Experimental study on the processes and influencing factors of coal pillar damage under immersion conditions

• Published in: Geosciences journal (Seoul, Korea) Vol. 29; no. 1; pp. 134 - 149
• Main Authors: Yuan, Huiqing, Xu, Zhimin, Sun, Yajun, Lu, Weining, Han, Yuhang, Xu, Xiangyu
• Format: Journal Article
• Language: English
• Published: Berlin/Heidelberg Springer Berlin Heidelberg 01.02.2025; Springer Nature B.V; 한국지질과학협의회
• Subjects: Acid mine water; Coal; Compressive strength; Damage; Design optimization; Disasters; Earth and Environmental Science; Earth Sciences; Immersion; Mechanical properties; Microcracks; Mine drainage; Permeability; Physical properties; Rocks; Shear strength; Submerging; Tensile strength; Underground mining; Water; Water inrush; Water resistance; 지질학; Immersion test; Coal pillar stability; Water–rock interaction; Damage mechanism; Damage coefficient
• ISSN: 1226-4806; 1598-7477
• DOI: 10.1007/s12303-025-00013-8

After mining, the abandoned underground space accumulates acidic mine water with high permeability and strong corrosivity, damaging the structure of adjacent boundary coal pillars and reducing their mechanical strength and water resistance, which can lead to water inrush disasters.
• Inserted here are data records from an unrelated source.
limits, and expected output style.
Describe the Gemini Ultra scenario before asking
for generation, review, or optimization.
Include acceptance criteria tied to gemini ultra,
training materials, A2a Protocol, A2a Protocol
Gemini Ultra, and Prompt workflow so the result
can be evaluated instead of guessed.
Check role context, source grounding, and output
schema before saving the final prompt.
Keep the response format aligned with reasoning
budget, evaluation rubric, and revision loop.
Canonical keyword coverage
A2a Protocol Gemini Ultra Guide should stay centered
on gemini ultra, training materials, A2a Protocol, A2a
This study investigates the damage effects and influencing factors on boundary coal pillars under various immersion conditions, using on-site coal samples and a self-developed high-pressure mine water–rock coupling test device for simulation tests under different pressures and solutions. This study defines the ratio of the reduced mechanical strength of the immersed rock to that in its dry state as the “damage coefficient”. Results indicate significant damage to coal samples after 40 days of immersion, with damage coefficients for compressive, tensile, and shear strengths exceeding 0.3. Notably, the tensile strength of the #2 coal sample in acidic solution showed the most pronounced damage effect, reaching a maximum of 0.74. Structural damage is evident, characterized by a rough surface and increased internal micro-cracks. Key influencing factors include the hydrochemical characteristics of the immersion solution, immersion time, and the physical properties of the coal samples. These findings provide a theoretical basis and reference for optimizing the design and stability evaluation of water-proof coal pillars in production mines.